By Steve Mollman Wired.com

McKinsey & Co. estimates the field will be worth more than $100 billion by 2010, but not everyone is ready to invest in it.

"The problem with this technology is that it’s just technology," said an investor who declined to give his name at a recent meeting held by the Biotechnology Industry Organization. Asked if he’d been burned by tech investments in the past few years, he scoffed. "Burned? Try incinerated."

Facing this mood, companies presenting at the event focused on real-world applications and case studies.

In the making of vitamin B2, for example, Germany’s Hoffman-La Roche replaced a multi-step chemical process with a one-step biological solution that cut both costs and emissions roughly in half.
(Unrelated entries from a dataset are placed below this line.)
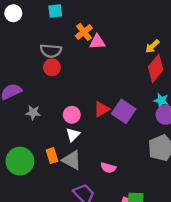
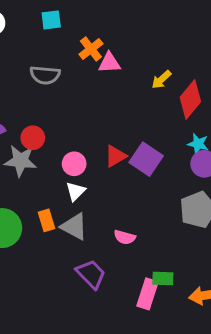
yellow arrow: (152, 46) -> (161, 80), moved
red circle: (52, 67) -> (33, 138), moved
gray star: (33, 113) -> (21, 161), size x1.5

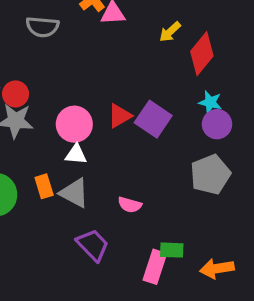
red circle: (33, 138) -> (16, 94), moved
pink circle: (74, 164) -> (74, 124), size x1.4
white triangle: (76, 191) -> (76, 154), turned 50

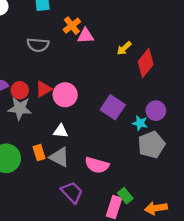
cyan star: (210, 102) -> (140, 123), moved
red triangle: (120, 116) -> (44, 89), moved
pink circle: (74, 124) -> (65, 95), moved
pink semicircle: (130, 205) -> (97, 165), size x1.5
green rectangle: (172, 250) -> (125, 196), turned 49

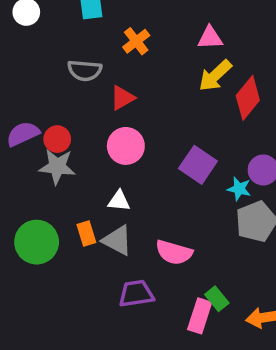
pink triangle: (86, 36) -> (210, 38), moved
yellow arrow: (124, 48) -> (215, 76), size x1.5
red triangle: (44, 89) -> (122, 98), moved
purple trapezoid: (72, 192) -> (136, 294), turned -55

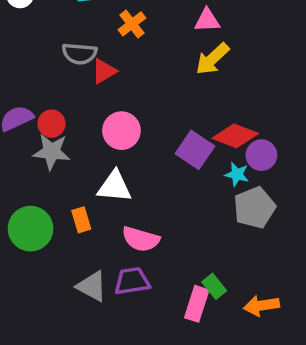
red triangle: (122, 98) -> (104, 71), moved
red diamond: (248, 98) -> (235, 136), moved, turned 72
white triangle: (119, 201) -> (114, 187), size x1.5
gray triangle: (117, 240) -> (92, 286), moved
pink semicircle: (174, 252) -> (141, 239), moved

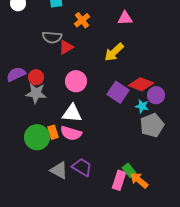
yellow arrow: (212, 59) -> (114, 52), moved
green circle: (31, 229) -> (37, 137), moved
pink semicircle: (141, 239) -> (71, 133), moved
purple trapezoid: (132, 281) -> (82, 167), turned 40
orange arrow: (261, 306) -> (139, 180), moved, turned 48

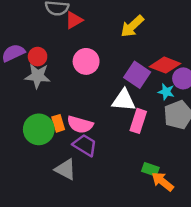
white triangle: (72, 113) -> (124, 100), moved
purple trapezoid: (82, 167) -> (85, 145), moved
green rectangle: (129, 170) -> (150, 169), turned -32
pink rectangle: (119, 180) -> (138, 121), moved

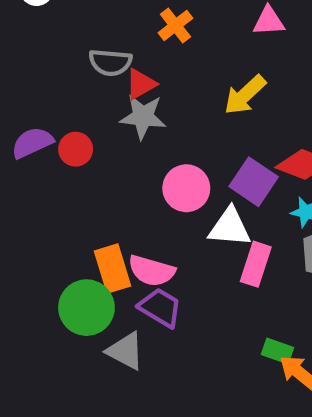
pink circle: (86, 61) -> (186, 188), moved
gray star: (38, 76) -> (143, 117), moved
orange rectangle: (58, 123) -> (113, 269), size x1.5
green circle: (39, 129) -> (86, 308), moved

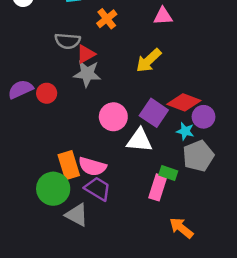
pink rectangle: (256, 264) -> (158, 187), moved
green rectangle: (277, 351) -> (168, 173), moved

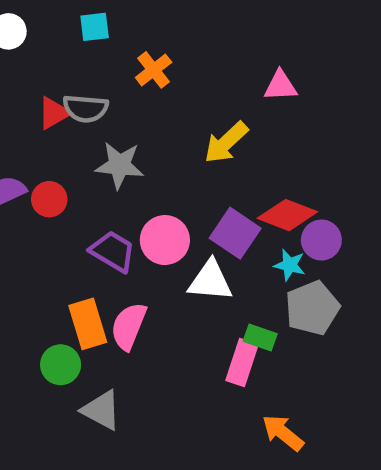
pink triangle: (163, 16) -> (281, 86), moved
red triangle: (86, 54) -> (54, 113), moved
pink semicircle: (92, 166) -> (129, 326), turned 96
green circle: (53, 189) -> (61, 365), size x0.7
purple trapezoid: (98, 189) -> (113, 251), moved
Danish company Novozymes passed around a packet of baking mix containing new enzymes that keep the bread fresher longer and promise to lower costs for the baking industry and increase the shelf life of its products.

Cargill Dow handed out T-shirts made from a corn-derived biopolymer called PLA. Giorgio Armani will make clothing based on PLA, which can also be converted into biodegradable plastic. Electronics makers like Sony and Fujitsu intend to use PLA for portable music players, laptops and other products. Toyota is considering it for a biodegradable car.

Brent Erickson, a vice president at Bio, played up the technology’s environmental benefits. "Even Europeans are enthusiastic about the green applications of industrial biotech," he said, drawing chortles.

But the government needs to set more specific environmental targets, which manufacturers could then turn to industrial biotechnology to achieve, said John Ranieri, vice president of biobased materials at DuPont.

For their part, investors were most concerned about profitability.

While Cargill Dow is rapidly lining up partners for PLA, for example, it still needs to show a return on its enormous development investment of $750 million.

Given the capital needed and the weak investment climate, many agreed that companies must cooperate. Networking is key, said Ranieri.

Case in point: DuPont had known about a superior polymer called Sorona for 50 years, but production costs made it uncompetitive. Working with a venture called Genencor, it found a microorganism that produces Sorona’s basic building block. The biobased solution cost two to three times less than making it at traditional chemical facilities.

Industrial biotech got a boost from government recently, when the Department of Agriculture announced a task force to consider a national institute that would focus on, among other things, industrial biotech applications.

"It’s politically popular on both sides of the aisle in Congress," said Bio’s Erickson, "because growing a bio-economy could bring new jobs and investment for rural America, while reducing our dependence on petroleum."

Still, investors are twitchy, and the heat is on to show profits — particularly for small ventures.

An interesting thing about those corn-based T-shirts: They’re good at wicking sweat from the body. In the current investment environment, that could make them very popular.